Ciò che è davvero importante I nostri riscaldatori personalizzati utilizzano il calore infrarosso per riscaldare gli ambienti; per farlo, vengono impiegati elementi ad alta efficienza abbinati a circuiti di compensazione della tensione. Quando la tensione di alimentazione diminuisce, il circuito mantiene una tensione costante, così da evitare variazioni nella temperatura dell’elemento riscaldante. Quando invece la tensione aumenta, il circuito assorbe l’energia in eccesso per proteggere l’elemento stesso. Questo è importante perché il calore infrarosso dipende dalla temperatura della superficie: mantenendo questa stabile, si ottiene una distribuzione uniforme del calore, un comfort costante e meno stress termico. Il riscaldatore funziona con una normale presa elettrica; noi progettiamo i circuiti interni in modo che possano gestire le fluttuazioni di tensione senza perdere efficienza. Un termostato integrato permette di mantenere la temperatura desiderata nell’ambiente, mentre la protezione contro le cadute e un contenitore sigillato garantiscono un funzionamento sicuro. Per uso esterno, è consigliabile scegliere modelli dotati di classe di protezione IP, in grado di resistere pioggia e vento.

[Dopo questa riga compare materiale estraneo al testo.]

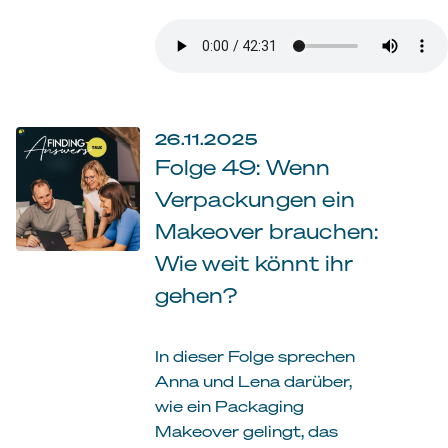
26.11.2025
Folge 49: Wenn
Verpackungen ein
Makeover brauchen:
Wie weit könnt ihr
gehen?
In dieser Folge sprechen
Anna und Lena darüber,
wie ein Packaging
Makeover gelingt, das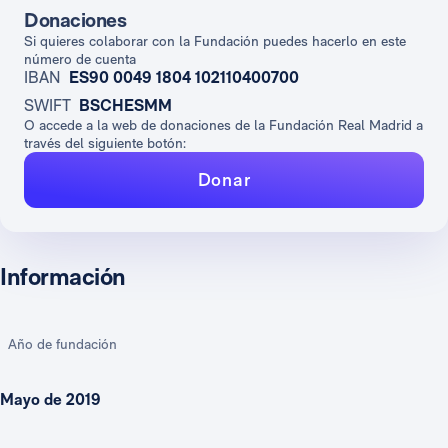
Donaciones
Si quieres colaborar con la Fundación puedes hacerlo en este
número de cuenta
IBAN
ES90 0049 1804 102110400700
SWIFT
BSCHESMM
O accede a la web de donaciones de la Fundación Real Madrid a
través del siguiente botón:
Donar
Información
Año de fundación
Mayo de 2019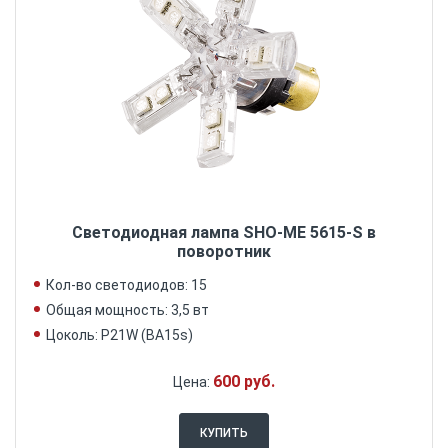
Светодиодная лампа SHO-ME 5615-S в
поворотник
Кол-во светодиодов: 15
Общая мощность: 3,5 вт
Цоколь: P21W (BA15s)
600 руб.
Цена:
КУПИТЬ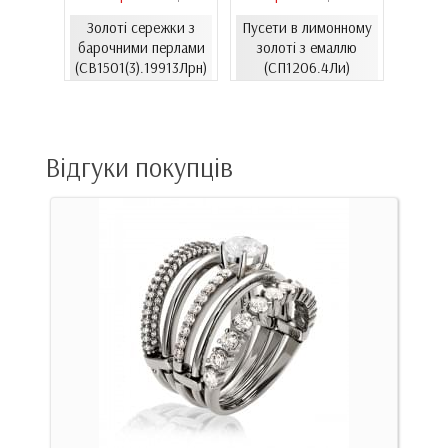
Золоті сережки з
Пусети в лимонному
Золо
ти з
барочними перлами
золоті з емаллю
бароч
06.4и)
(СВ1501(3).19913Лрн)
(СП1206.4Ли)
(СВ15
Відгуки покупців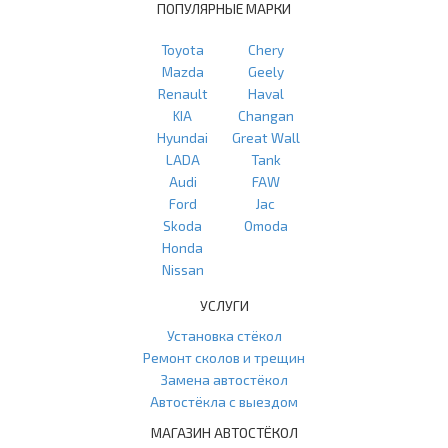
ПОПУЛЯРНЫЕ МАРКИ
Toyota
Chery
Mazda
Geely
Renault
Haval
KIA
Changan
Hyundai
Great Wall
LADA
Tank
Audi
FAW
Ford
Jac
Skoda
Omoda
Honda
Nissan
УСЛУГИ
Установка стёкол
Ремонт сколов и трещин
Замена автостёкол
Автостёкла с выездом
МАГАЗИН АВТОСТЁКОЛ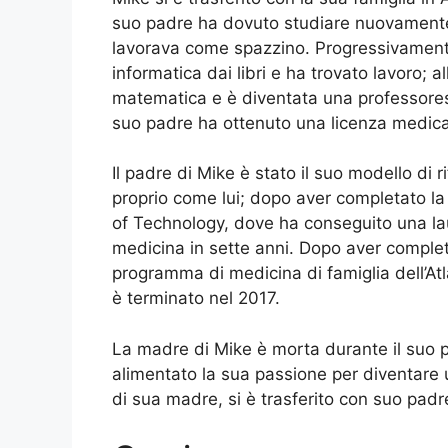
suo padre ha dovuto studiare nuovamente
lavorava come spazzino. Progressivamen
informatica dai libri e ha trovato lavoro; 
matematica e è diventata una professores
suo padre ha ottenuto una licenza medica
Il padre di Mike è stato il suo modello di
proprio come lui; dopo aver completato la s
of Technology, dove ha conseguito una lau
medicina in sette anni. Dopo aver completato
programma di medicina di famiglia dell’At
è terminato nel 2017.
La madre di Mike è morta durante il suo 
alimentato la sua passione per diventare 
di sua madre, si è trasferito con suo padr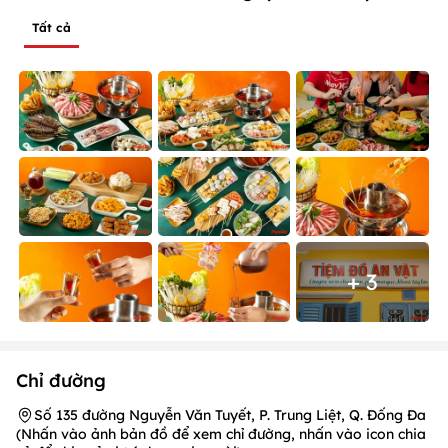
Tất cả
+ 3
Chỉ đường
Số 135 đường Nguyễn Văn Tuyết, P. Trung Liệt, Q. Đống Đa
(Nhấn vào ảnh bản đồ để xem chỉ đường, nhấn vào icon chia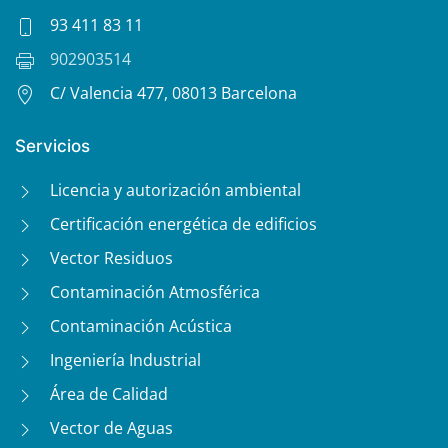
93 411 83 11
902903514
C/ Valencia 477, 08013 Barcelona
Servicios
Licencia y autorización ambiental
Certificación energética de edificios
Vector Residuos
Contaminación Atmosférica
Contaminación Acústica
Ingeniería Industrial
Área de Calidad
Vector de Aguas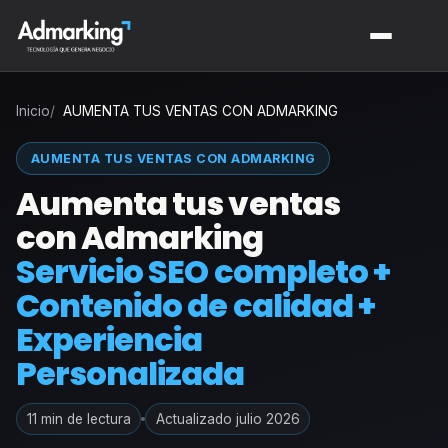
Inicio
AUMENTA TUS VENTAS CON ADMARKING
AUMENTA TUS VENTAS CON ADMARKING
Aumenta tus ventas
con Admarking
Servicio SEO completo +
Contenido de calidad +
Experiencia
Personalizada
11 min de lectura
Actualizado julio 2026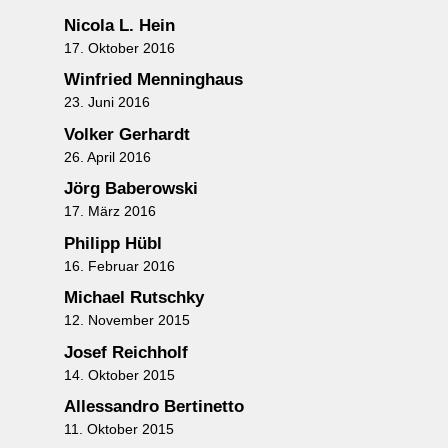
Nicola L. Hein
17. Oktober 2016
Winfried Menninghaus
23. Juni 2016
Volker Gerhardt
26. April 2016
Jörg Baberowski
17. März 2016
Philipp Hübl
16. Februar 2016
Michael Rutschky
12. November 2015
Josef Reichholf
14. Oktober 2015
Allessandro Bertinetto
11. Oktober 2015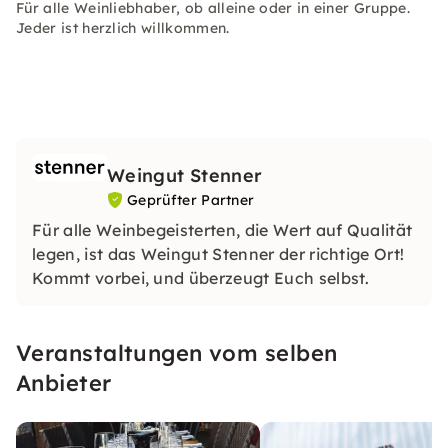
Für alle Weinliebhaber, ob alleine oder in einer Gruppe.
Jeder ist herzlich willkommen.
Weingut Stenner
Geprüfter Partner
Für alle Weinbegeisterten, die Wert auf Qualität
legen, ist das Weingut Stenner der richtige Ort!
Kommt vorbei, und überzeugt Euch selbst.
Veranstaltungen vom selben
Anbieter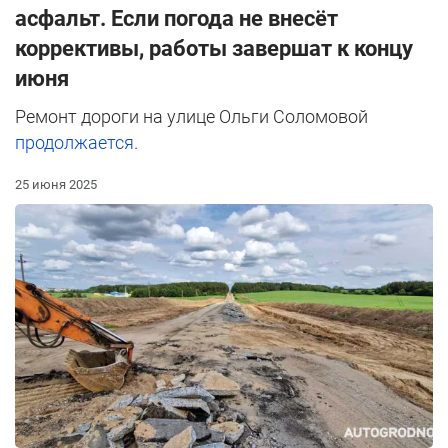
асфальт. Если погода не внесёт
коррективы, работы завершат к концу
июня
Ремонт дороги на улице Ольги Соломовой
продолжается
.
25 июня 2025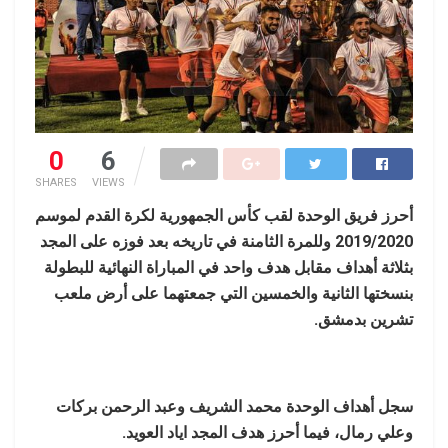
0
6
SHARES
VIEWS
أحرز فريق الوحدة لقب كأس الجمهورية لكرة القدم لموسم
2019/2020 وللمرة الثامنة في تاريخه بعد فوزه على المجد
بثلاثة أهداف مقابل هدف واحد في المباراة النهائية للبطولة
بنسختها الثانية والخمسين التي جمعتهما على أرض ملعب
تشرين بدمشق.
سجل أهداف الوحدة محمد الشريف وعبد الرحمن بركات
وعلي رمال، فيما أحرز هدف المجد اياد العويد.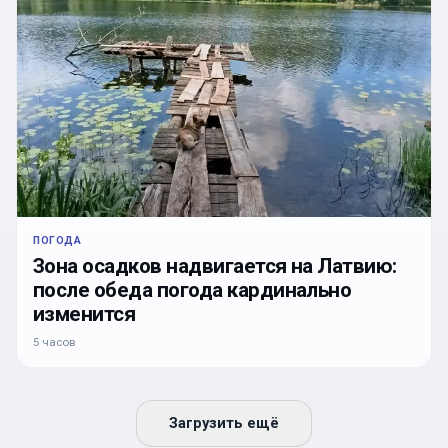
ПОГОДА
Зона осадков надвигается на Латвию:
после обеда погода кардинально
изменится
5 часов
Загрузить ещё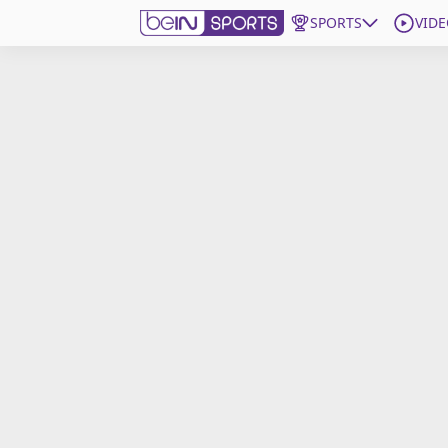
SPORTS
VIDE
beIN SPORTS CONNECT
Edition
France
Replays
Podcasts
En Direct
Gérer les notifications
Contactez nous
Grille TV
beINSPIRED
CGU
Mentions légales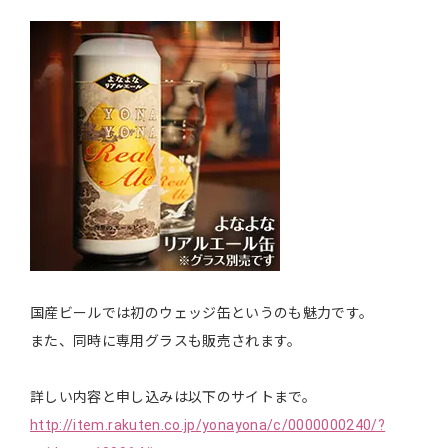
国産ビールでは初のウェッジ缶というのも魅力です。
また、同時に専用グラスも販売されます。
詳しい内容と申し込みは以下のサイトまで。
http://item.rakuten.co.jp/yonayona/c/0000000240/?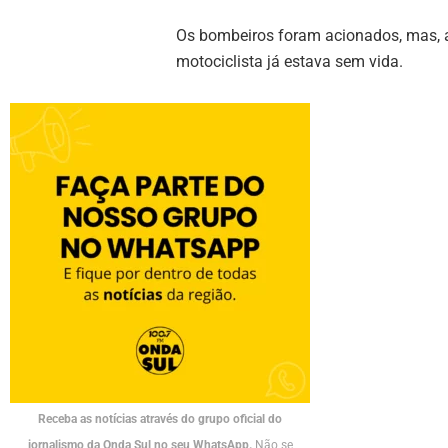
Os bombeiros foram acionados, mas, a
motociclista já estava sem vida.
Receba as notícias através do grupo oficial do
jornalismo da Onda Sul no seu WhatsApp.
Não se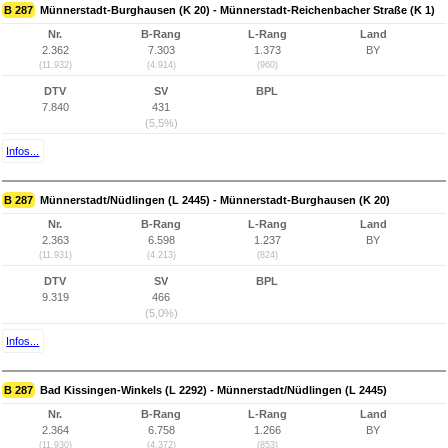
B 287
Münnerstadt-Burghausen (K 20) - Münnerstadt-Reichenbacher Straße (K 1)
Nr.
B-Rang
L-Rang
Land
2.362
7.303
1.373
BY
(11.932)
(4.914)
(960)
DTV
SV
BPL
7.840
431
(5,5%)
Infos...
B 287
Münnerstadt/Nüdlingen (L 2445) - Münnerstadt-Burghausen (K 20)
Nr.
B-Rang
L-Rang
Land
2.363
6.598
1.237
BY
(11.931)
(4.213)
(824)
DTV
SV
BPL
9.319
466
(5,0%)
Infos...
B 287
Bad Kissingen-Winkels (L 2292) - Münnerstadt/Nüdlingen (L 2445)
Nr.
B-Rang
L-Rang
Land
2.364
6.758
1.266
BY
(11.930)
(4.372)
(853)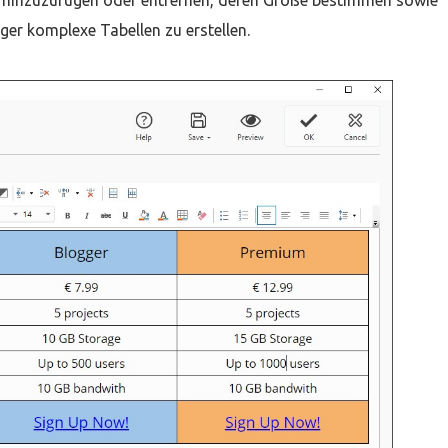
en hinzuzufügen oder entfernen, deren Größe bestimmen sowie
ger komplexe Tabellen zu erstellen.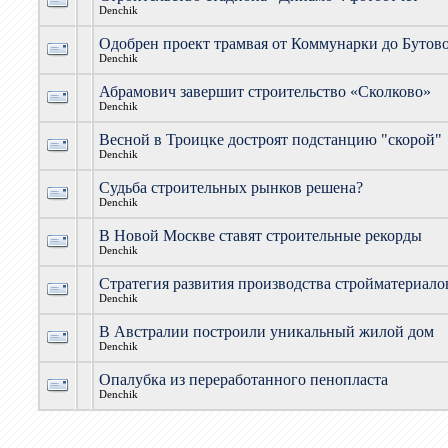
Denchik
Одобрен проект трамвая от Коммунарки до Бутов
Denchik
Абрамович завершит строительство «Сколково»
Denchik
Весной в Троицке достроят подстанцию "скорой"
Denchik
Судьба строительных рынков решена?
Denchik
В Новой Москве ставят строительные рекорды
Denchik
Стратегия развития производства стройматериало
Denchik
В Австралии построили уникальный жилой дом
Denchik
Опалубка из переработанного пенопласта
Denchik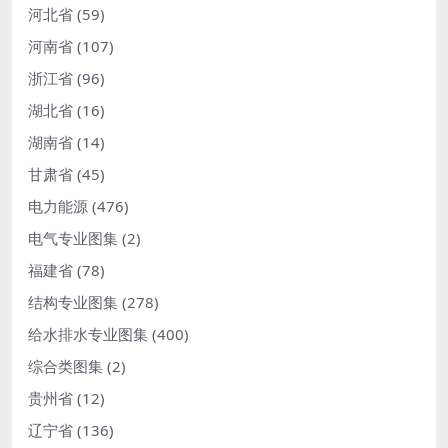
河北省
(59)
河南省
(107)
浙江省
(96)
湖北省
(16)
湖南省
(14)
甘肃省
(45)
电力能源
(476)
电气专业图集
(2)
福建省
(78)
结构专业图集
(278)
给水排水专业图集
(400)
综合类图集
(2)
贵州省
(12)
辽宁省
(136)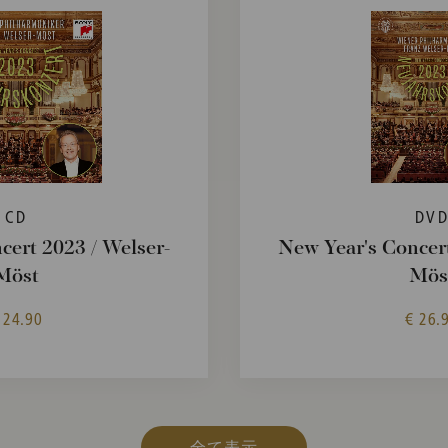
CD
DV
cert 2023 / Welser-
New Year's Concert
Möst
Mös
 24.90
€ 26.
全て表示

Perché questo approccio funziona nella realtà I riscaldatori esterni funzionano meglio quando rimangono “nell’ombra”, senza creare problemi, offrendo semplicemente calore. Grazie alla compensazione della tensione, il riscaldatore mantiene una prestazione costante anche di fronte alle piccole fluttuazioni di tensione che possono verificarsi al tramonto, quando cambiano i carichi degli altri utenti, o quando i cavi lungo devono affrontare condizioni meteorologiche avverse. In questo modo si ottiene un calore uniforme in tutta l’area interessata, un tempo di riscaldamento più rapido e meno fluttuazioni di temperatura. Per le attività commerciali, questo significa un comfort maggiore per i clienti e meno interruzioni. Per le case, invece, il patio diventa davvero un’estensione del soggiorno, anche quando il tempo peggiora.
Consigli pratici per evitare problemi Assicuratevi che il riscaldatore sia collegato correttamente al circuito elettrico, e cercate di rendere il cavo il più breve possibile e ben collegato alla terra. I cavi troppo lunghi possono creare resistenze che influenzano il funzionamento del circuito di compensazione; pertanto, è consigliabile collegare il riscaldatore direttamente a una presa adeguatamente dimensionata. Se pianificate di utilizzare più riscaldatori nello stesso circuito, verificate il carico totale. Anche se il circuito di protezione gestisce la maggior parte delle fluttuazioni di tensione, tempeste elettriche estreme possono comunque causare tensioni elevate; per maggiore sicurezza, considerate l’uso di un protettore contro le sovratensioni per tutta la casa.